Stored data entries
Segment Open

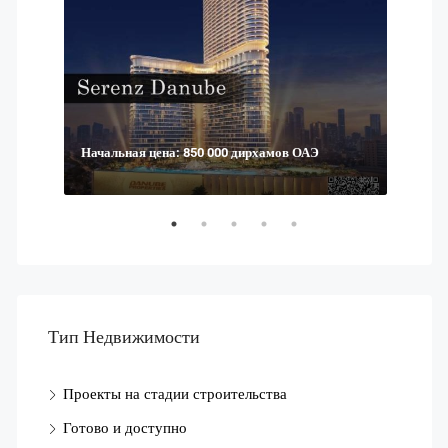
Начальная цена: 850 000 дирхамов ОАЭ
АЭ.
Начал
Тип Недвижимости
Проекты на стадии строительства
Готово и доступно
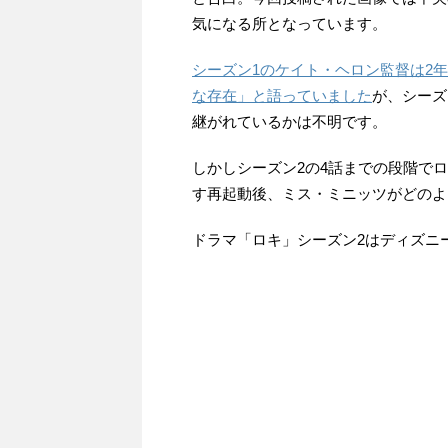
気になる所となっています。
シーズン1のケイト・ヘロン監督は2
な存在」と語っていました
が、シーズ
継がれているかは不明です。
しかしシーズン2の4話までの段階で
す再起動後、ミス・ミニッツがどのよ
ドラマ「ロキ」シーズン2はディズニ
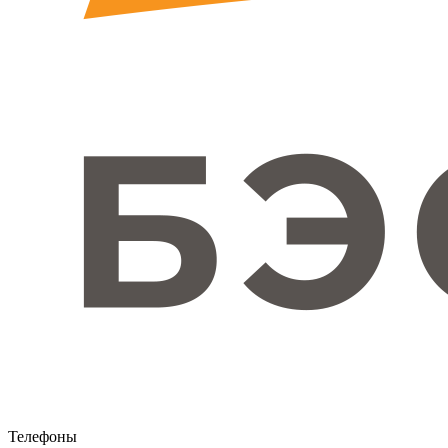
Телефоны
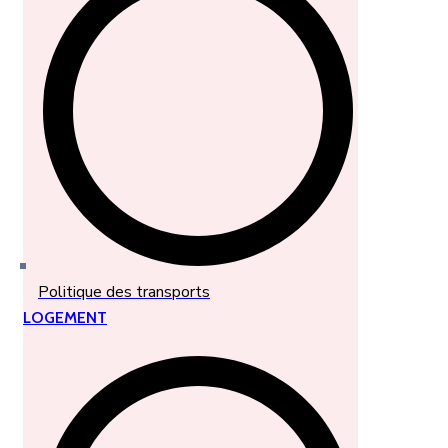
Politique des transports
LOGEMENT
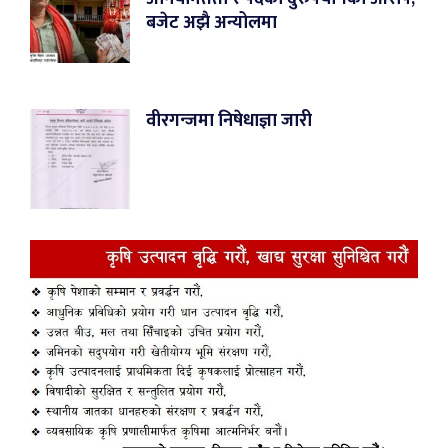
बजेट अझै अन्योलमा
वीरगन्जमा निषेधाज्ञा जारी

Segment Closed

## Task to carry out
From the first line to the last, repeat the data above exactly and leave the pictures out.

## Response to this task
Начальная цена: 850 000 дирхамов ОАЭ
АЭ.
Начал
Тип Недвижимости
Проекты на стадии строительства
Готово и доступно
気になる所となっています。
シーズン1のケイト・ヘロン監督は2
な存在」と語っていました
が、シーズ
継がれているかは不明です。
しかしシーズン2の4話までの段階で
す再起動後、ミス・ミニッツがどのよ
ドラマ「ロキ」シーズン2はディズニ
Телефоны
Politique des transports
LOGEMENT
बजेट अझै अन्योलमा
वीरगन्जमा निषेधाज्ञा जारी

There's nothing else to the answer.